Page MenuHomePhabricator

Evaluate Sloth as a possible replacement for Pyrra
Closed, ResolvedPublic

Description

In T403729 some questions were raised about visualization issues of Pyrra dashboards. The SLO WG decided to test/evaluate Sloth to compare results and decide what is the best tool for the job.

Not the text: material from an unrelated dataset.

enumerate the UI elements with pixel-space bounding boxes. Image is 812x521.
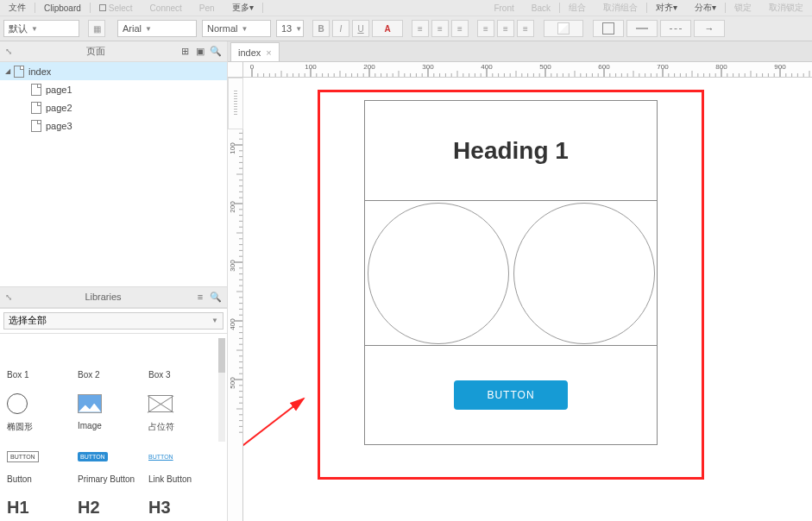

Some high level things to test:

Sloth doesn't provide a UI like Pyrra, but it relies completely on Grafana. The minimal POC should be something like:

  • 1) We build the latest version of sloth (without proper debian packaging, it is not needed now).
  • 2) Run sloth (the CLI) with a Yaml spec representing one of the current Pyrra-configured SLOs, like Citoid availability. The output will be another Yaml file, containing the list of recording rules that Thanos will have to ingest.
  • 3) Instruct Thanos to pick up the yaml file (bonus: the new metrics should have a label to identify sloth-related time series, for better management).
  • 4) Optional (but it would be good): Backfill a couple of month of data for the editcheck pilot recording rules.
  • 5) Import the Sloth's Grafana JSON and visualize data.

Event Timeline

As a first very bare/minimum example I created:

version: "prometheus/v1"
service: "citoid"
labels:
  owner: "sre"
slos:
  - name: "requests-availability"
    objective: 99.5
    description: "Citoid's SLO based on availability for HTTP request responses."
    sli:
      events:
        error_query: sum(rate(istio_requests_total{source_workload_namespace="istio-system", source_workload="istio-ingressgateway", app="istio-ingressgateway", destination_canonical_service=~"citoid(?:-production)?", response_code=~"5..", prometheus="k8s"}[{{.window}}]))
        total_query: sum(rate(istio_requests_total{source_workload_namespace="istio-system", source_workload="istio-ingressgateway", app="istio-ingressgateway", destination_canonical_service=~"citoid(?:-production)?", prometheus="k8s"}[{{.window}}]))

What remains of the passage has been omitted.